# Is this how animals are kept at shows/day events?



## Joshuashaw (Apr 27, 2008)

YouTube - The Venomous Reptile Expo Hamburg PA 02-23-08

Looks atrocious conditions, the animals look so cramped and tight. Bare in mind I am new to the world of rep, so they might be something I'm missing. I was considering these obv to be they day home, through the day but still ridiculously small enviroments which the animals are in.


----------



## rachel132002 (Dec 4, 2006)

A lot are yes but most of us give them tubs so that they can at least move, though shows are now bringing in rules to state animals must be kept with water etc and able to move around.

Snakes like small spaces so you can look at it like that helps them but it doesn't harm to give room.

It's done for conveniance when you're taking lots of snakes to or frow shows.

Rach


----------



## Ssthisto (Aug 31, 2006)

Consider it is not a permanent cage - the containers are more like "hideboxes" that the snake or lizard cannot get out of.

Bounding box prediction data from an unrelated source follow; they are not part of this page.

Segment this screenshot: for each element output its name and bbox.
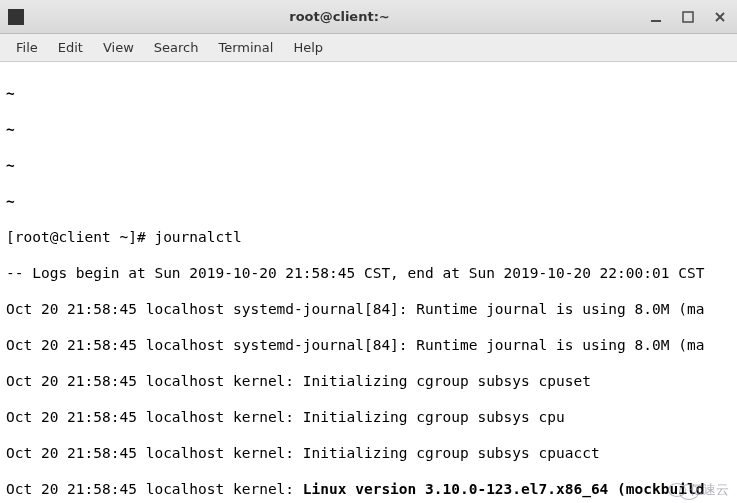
window-title: root@client:~	[32, 9, 647, 24]
menu-edit[interactable]: Edit	[48, 36, 93, 59]
log-line: Oct 20 21:58:45 localhost systemd-journa…	[6, 336, 731, 354]
log-line: Oct 20 21:58:45 localhost kernel: Initia…	[6, 372, 731, 390]
menu-terminal[interactable]: Terminal	[208, 36, 283, 59]
log-line: Oct 20 21:58:45 localhost kernel: Initia…	[6, 444, 731, 462]
vim-tilde: ~	[6, 84, 731, 102]
menu-view[interactable]: View	[93, 36, 144, 59]
menubar: File Edit View Search Terminal Help	[0, 34, 737, 62]
close-button[interactable]	[711, 8, 729, 26]
log-line-kernel-version: Oct 20 21:58:45 localhost kernel: Linux …	[6, 480, 731, 498]
svg-rect-1	[683, 12, 693, 22]
minimize-icon	[650, 11, 662, 23]
menu-search[interactable]: Search	[144, 36, 209, 59]
log-summary: -- Logs begin at Sun 2019-10-20 21:58:45…	[6, 264, 731, 282]
terminal-output[interactable]: ~ ~ ~ ~ [root@client ~]# journalctl -- L…	[0, 62, 737, 503]
log-line: Oct 20 21:58:45 localhost systemd-journa…	[6, 300, 731, 318]
log-prefix: Oct 20 21:58:45 localhost kernel:	[6, 481, 303, 497]
vim-tilde: ~	[6, 156, 731, 174]
window-controls	[647, 8, 729, 26]
menu-help[interactable]: Help	[283, 36, 333, 59]
close-icon	[714, 11, 726, 23]
menu-file[interactable]: File	[6, 36, 48, 59]
vim-tilde: ~	[6, 120, 731, 138]
prompt-line: [root@client ~]# journalctl	[6, 228, 731, 246]
titlebar: root@client:~	[0, 0, 737, 34]
vim-tilde: ~	[6, 192, 731, 210]
minimize-button[interactable]	[647, 8, 665, 26]
watermark: 亿速云	[668, 481, 729, 499]
kernel-version-text: Linux version 3.10.0-123.el7.x86_64 (moc…	[303, 481, 705, 497]
watermark-logo-icon	[668, 483, 686, 497]
svg-rect-0	[651, 20, 661, 22]
maximize-icon	[682, 11, 694, 23]
maximize-button[interactable]	[679, 8, 697, 26]
log-line: Oct 20 21:58:45 localhost kernel: Initia…	[6, 408, 731, 426]
terminal-app-icon	[8, 9, 24, 25]
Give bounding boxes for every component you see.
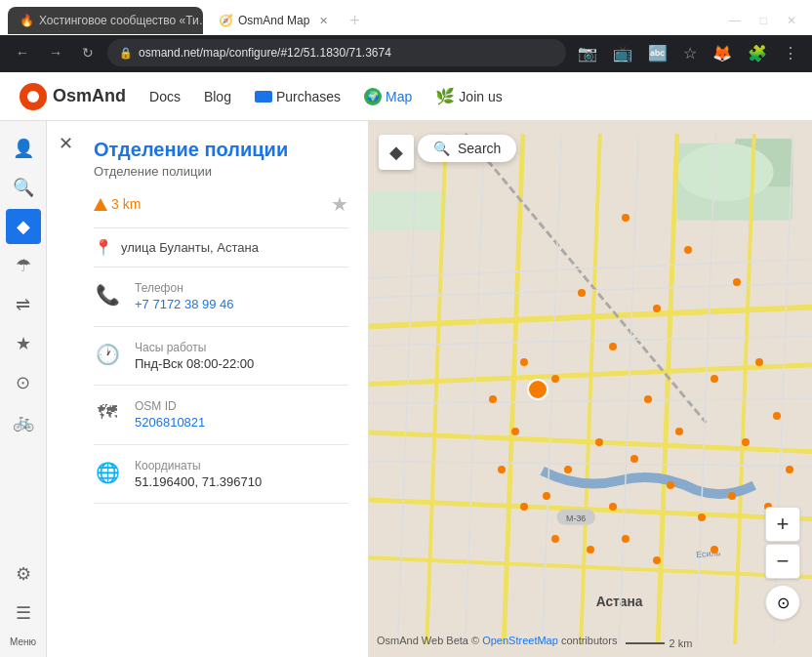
- nav-blog[interactable]: Blog: [204, 89, 231, 104]
- nav-docs[interactable]: Docs: [149, 89, 181, 104]
- osm-value[interactable]: 5206810821: [135, 415, 205, 430]
- search-icon: 🔍: [433, 141, 450, 156]
- map-dot-14[interactable]: [630, 455, 638, 463]
- favorite-button[interactable]: ★: [331, 192, 348, 216]
- nav-map[interactable]: 🌍 Map: [364, 88, 412, 105]
- map-dot-31[interactable]: [511, 428, 519, 435]
- tab-2[interactable]: 🧭 OsmAnd Map ✕: [207, 7, 340, 34]
- map-dot-9[interactable]: [710, 375, 718, 383]
- refresh-button[interactable]: ↻: [76, 43, 100, 62]
- map-dot-11[interactable]: [773, 412, 781, 420]
- maximize-button[interactable]: □: [760, 14, 767, 27]
- tab-2-close[interactable]: ✕: [319, 15, 328, 27]
- compass-icon: ⊙: [777, 594, 790, 612]
- map-dot-15[interactable]: [595, 438, 603, 446]
- map-dot-3[interactable]: [578, 289, 586, 297]
- nav-join[interactable]: 🌿 Join us: [435, 87, 502, 105]
- puzzle-icon[interactable]: 🧩: [744, 42, 771, 64]
- map-dot-32[interactable]: [489, 395, 497, 403]
- sidebar-icon-weather[interactable]: ☂: [6, 248, 41, 283]
- compass-button[interactable]: ⊙: [765, 585, 800, 620]
- map-dot-18[interactable]: [609, 503, 617, 511]
- svg-point-3: [677, 144, 774, 201]
- sidebar-icon-favorites[interactable]: ★: [6, 326, 41, 361]
- map-dot-20[interactable]: [698, 513, 706, 521]
- map-dot-29[interactable]: [520, 503, 528, 511]
- osm-link[interactable]: OpenStreetMap: [482, 635, 558, 646]
- map-dot-6[interactable]: [551, 375, 559, 383]
- map-dot-13[interactable]: [675, 428, 683, 435]
- window-controls: — □ ✕: [729, 14, 804, 27]
- phone-label: Телефон: [135, 281, 234, 295]
- map-dot-7[interactable]: [527, 379, 548, 400]
- sidebar-icon-layers[interactable]: ◆: [6, 209, 41, 244]
- map-dot-17[interactable]: [543, 492, 550, 500]
- map-area[interactable]: М-36 Астана Есиль ◆ 🔍 Search: [369, 121, 812, 657]
- tab-1-title: Хостинговое сообщество «Ти…: [39, 14, 203, 27]
- camera-icon[interactable]: 📷: [574, 42, 601, 64]
- layers-fab-button[interactable]: ◆: [379, 135, 414, 170]
- address-bar[interactable]: 🔒 osmand.net/map/configure/#12/51.1830/7…: [107, 39, 566, 66]
- map-dot-23[interactable]: [786, 466, 793, 473]
- toolbar-icons: 📷 📺 🔤 ☆ 🦊 🧩 ⋮: [574, 42, 802, 64]
- tab-1[interactable]: 🔥 Хостинговое сообщество «Ти… ✕: [8, 7, 203, 34]
- map-dot-12[interactable]: [742, 438, 750, 446]
- map-dot-2[interactable]: [733, 278, 741, 286]
- zoom-in-button[interactable]: +: [765, 507, 800, 542]
- more-icon[interactable]: ⋮: [779, 42, 802, 64]
- map-svg: М-36 Астана Есиль: [369, 121, 812, 657]
- distance-badge: 3 km: [94, 196, 141, 212]
- sidebar-icon-search[interactable]: 🔍: [6, 170, 41, 205]
- coords-content: Координаты 51.196400, 71.396710: [135, 459, 262, 489]
- new-tab-button[interactable]: +: [344, 11, 366, 31]
- zoom-out-button[interactable]: −: [765, 544, 800, 579]
- sidebar-icon-route[interactable]: ⇌: [6, 287, 41, 322]
- scale-line: [626, 642, 665, 644]
- minimize-button[interactable]: —: [729, 14, 741, 27]
- clock-icon: 🕐: [94, 343, 121, 366]
- map-dot-21[interactable]: [728, 492, 736, 500]
- svg-rect-4: [369, 191, 446, 229]
- map-dot-26[interactable]: [622, 535, 629, 543]
- svg-text:М-36: М-36: [566, 513, 586, 523]
- cast-icon[interactable]: 📺: [609, 42, 636, 64]
- profile-icon[interactable]: 🦊: [709, 42, 736, 64]
- map-dot-33[interactable]: [520, 358, 528, 366]
- sidebar-icon-user[interactable]: 👤: [6, 131, 41, 166]
- map-dot-30[interactable]: [498, 466, 506, 473]
- phone-value[interactable]: +7 7172 38 99 46: [135, 297, 234, 311]
- map-dot-27[interactable]: [587, 546, 594, 554]
- map-dot-8[interactable]: [644, 395, 652, 403]
- map-dot-1[interactable]: [684, 246, 692, 254]
- sidebar-icon-pin[interactable]: ⊙: [6, 365, 41, 400]
- osm-label: OSM ID: [135, 399, 205, 413]
- zoom-controls: + −: [765, 507, 800, 579]
- map-dot-5[interactable]: [609, 343, 617, 350]
- scale-bar: 2 km: [626, 637, 692, 649]
- back-button[interactable]: ←: [10, 43, 35, 62]
- sidebar-icon-settings[interactable]: ⚙: [6, 556, 41, 592]
- browser-chrome: 🔥 Хостинговое сообщество «Ти… ✕ 🧭 OsmAnd…: [0, 0, 812, 72]
- purchases-icon: [255, 91, 272, 103]
- map-dot-28[interactable]: [551, 535, 559, 543]
- translate-icon[interactable]: 🔤: [644, 42, 671, 64]
- nav-join-label: Join us: [459, 89, 502, 104]
- bookmark-icon[interactable]: ☆: [679, 42, 701, 64]
- map-dot-10[interactable]: [755, 358, 763, 366]
- map-dot-25[interactable]: [653, 556, 661, 564]
- map-dot-24[interactable]: [710, 546, 718, 554]
- forward-button[interactable]: →: [43, 43, 68, 62]
- close-window-button[interactable]: ✕: [787, 14, 796, 27]
- sidebar-icon-menu[interactable]: ☰: [6, 595, 41, 631]
- map-dot-4[interactable]: [653, 305, 661, 312]
- map-dot-0[interactable]: [622, 214, 629, 222]
- map-dot-16[interactable]: [564, 466, 572, 473]
- nav-map-label: Map: [386, 89, 412, 104]
- map-dot-19[interactable]: [667, 481, 674, 489]
- search-bar[interactable]: 🔍 Search: [418, 135, 516, 162]
- sidebar-icon-bike[interactable]: 🚲: [6, 404, 41, 439]
- close-panel-button[interactable]: ✕: [59, 133, 73, 154]
- tab-1-favicon: 🔥: [20, 14, 33, 27]
- nav-purchases[interactable]: Purchases: [255, 89, 341, 104]
- tab-2-title: OsmAnd Map: [238, 14, 309, 27]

Smaller transport containers are safer for the animals, too - they won't get thrown around as much inside a small container as they would if they were in a larger one.

That said, I do think people should be providing water and somewhere to hide off display for the animals.


----------



## Joshuashaw (Apr 27, 2008)

but the yellow anaconda (i think) looked so tightly cramped into that box!


----------



## Ssthisto (Aug 31, 2006)

The yellow anaconda in the box wasn't too badly off (although I'd have gone larger still) - but I felt sorry for that first copperhead that was in a deli cup where it had NO range for movement at all... and for the rabbits/guineapigs that were crammed in shoulder to hip in cages too small for ONE animal.

Granted, that's an American show (Hamburg Pennsylvania, not Hamburg Germany) and is not exactly representative of the hobbyist shows here in the UK nor even the shows at Hamm in Germany.


----------



## Fangio (Jun 2, 2007)

The animals I've seen at UK shows have more room than those in their tubs/containers.


----------



## tomsdragons (Dec 23, 2007)

the problem is offering a hide etc just means they will use them, the sellers want people to see there stock, hiden reptiles are not easy to see, and therefore less likly to sell..
Tom


----------



## Declan123 (Dec 29, 2007)

Not on topic really.... But Muffdaddy2 is a Arsehole... please dont listen to the things he says, he has given out life threatening advise before.... both with animals and people


----------



## Joshuashaw (Apr 27, 2008)

Yeah, not on topic at all.


----------



## King of Snake (Sep 18, 2007)

Joshuashaw said:


> Yeah, not on topic at all.


Yeah but to be fair he was talking about a video that the OP, you, linked to....

:whistling2:


----------



## ferretlad (Mar 6, 2008)

I was surprised to see how cheap the venomous snakes were, and i wonder why he felt the need for a gun?


----------